La requête a été communiquée au préfet des Yvelines, qui n’a pas produit de mémoire en défense.
Vu les autres pièces du dossier.
Vu :
— l’accord franco-tunisien du 17 mars 1988 ;
— le code de l’entrée et du séjour des étrangers et du droit d’asile ;
— le code de justice administrative.
La présidente de la formation de jugement a dispensé la rapporteure publique, sur sa proposition, de prononcer des conclusions à l’audience en application des dispositions de l’article R. 732-1-1 du code de justice administrative.
Les parties ont été régulièrement averties du jour de l’audience.
Ont été entendus au cours de l’audience publique :
— le rapport de Mme Jouguet, première conseillère,
— et les observations de Me Cohen, représentant M. B.
Considérant ce qui suit :
1. M. C B, ressortissant tunisien né en 1988 à Bengardane (Tunisie) est entré en France le 20 décembre 2018, sous couvert d’un visa de court séjour valable jusqu’au 20 février 2019. Le 5 janvier 2024, M. B a sollicité son admission au séjour sur le fondement des stipulations de l’article 3 de l’accord franco-tunisien du 17 mars 1988. Par un arrêté du 22 mai 2025, le préfet des Yvelines a refusé de lui délivrer un titre de séjour, lui a fait obligation de quitter le territoire français dans le délai de trente jours et a fixé le pays à destination duquel il est susceptible d’être reconduit d’office. Par la requête susvisée, M. B demande l’annulation de ces décisions.
Sur les conclusions à fin d’annulation :
2. En premier lieu, l’arrêté est signé par M. D F, directeur des migrations, auquel le préfet des Yvelines établit avoir délégué sa signature aux fins de signer les décisions en litige par un arrêté en date du 4 mars 2024, régulièrement publié au recueil des actes administratifs de la préfecture le même jour. Par suite, le moyen tiré de l’incompétence du signataire de l’arrêté contesté manque en fait et doit être écarté.

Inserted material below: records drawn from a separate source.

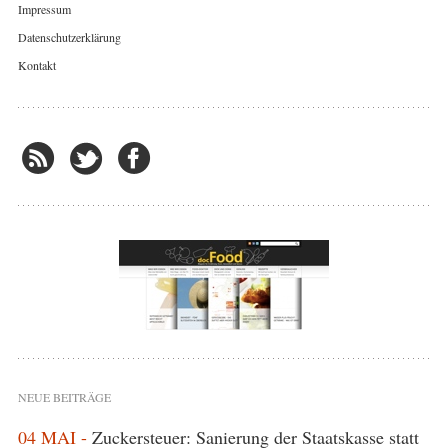
Impressum
Datenschutzerklärung
Kontakt
NEUE BEITRÄGE
04 MAI -
Zuckersteuer: Sanierung der Staatskasse statt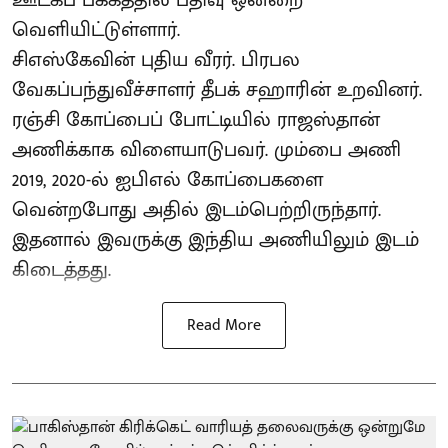
வெளியிட்டுள்ளார்.
சிஎஸ்கேவின் புதிய வீரர். பிரபல
வேகப்பந்துவீச்சாளர் தீபக் சஹாரின் உறவினர்.
ரஞ்சி கோப்பைப் போட்டியில் ராஜஸ்தான்
அணிக்காக விளையாடுபவர். மும்பை அணி
2019, 2020-ல் ஐபிஎல் கோப்பைகளை
வென்றபோது அதில் இடம்பெற்றிருந்தார்.
இதனால் இவருக்கு இந்திய அணியிலும் இடம்
கிடைத்தது.
Read More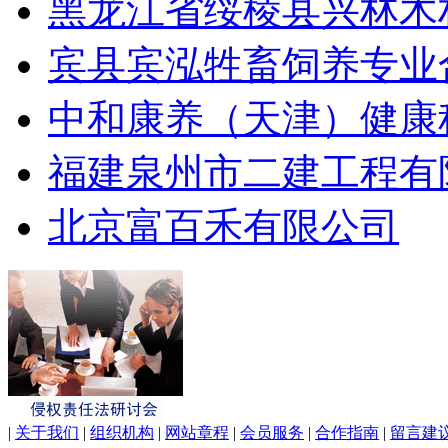
黑龙江省绥棱县兴林木
宾县宾泓牲畜饲养专业
中和康养（天津）健康
福建泉州市二建工程有
北京富百禾有限公司
|
关于我们
|
组织机构
|
网站章程
|
会员服务
|
合作指南
|
留言建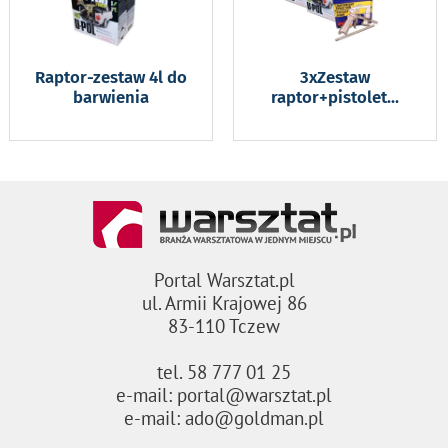
Raptor-zestaw 4l do
3xZestaw
barwienia
raptor+pistolet
...
Portal Warsztat.pl
ul. Armii Krajowej 86
83-110 Tczew
tel. 58 777 01 25
e-mail: portal@warsztat.pl
e-mail: ado@goldman.pl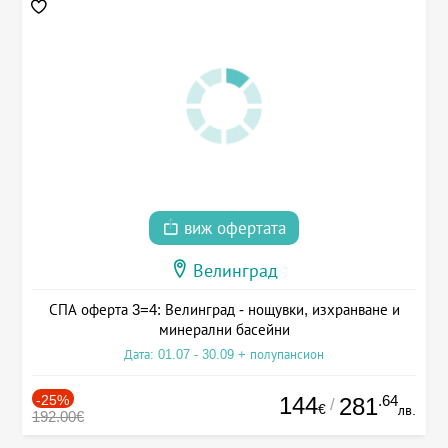
виж офертата
Велинград
СПА оферта 3=4: Велинград - нощувки, изхранване и
минерални басейни
Дата: 01.07 - 30.09 + полупансион
-25%
144
.64
281
/
€
лв.
192.00€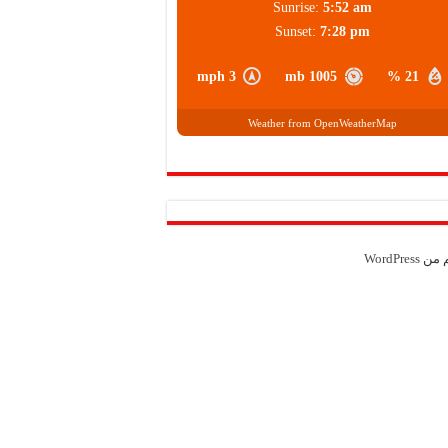
Sunrise:
5:52 am
Sunset:
7:28 pm
3 mph
1005 mb
21 %
Weather from OpenWeatherMap
م من
WordPress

3. En deuxième lieu, aux termes de l’article 11 de l’accord franco-tunisien du 17 mars 1988 en matière de séjour et de travail : « Les dispositions du présent Accord ne font pas obstacle à l’application de la législation des deux Etats sur le séjour des étrangers sur tous les points non traités par l’Accord. / Chaque Etat délivre notamment aux ressortissants de l’autre Etat tous titres de séjour autres que ceux visés au présent Accord, dans les conditions prévues par sa législation ». L’article 3 du même accord stipule que « Les ressortissants tunisiens désireux d’exercer une activité professionnelle salariée en France, pour une durée d’un an au minimum, et qui ne relèvent pas des dispositions de l’article 1er du présent accord, reçoivent, après contrôle médical et sur présentation d’un contrat de travail visé par les autorités compétentes, un titre de séjour valable un an renouvelable et portant la mention »salarié« ».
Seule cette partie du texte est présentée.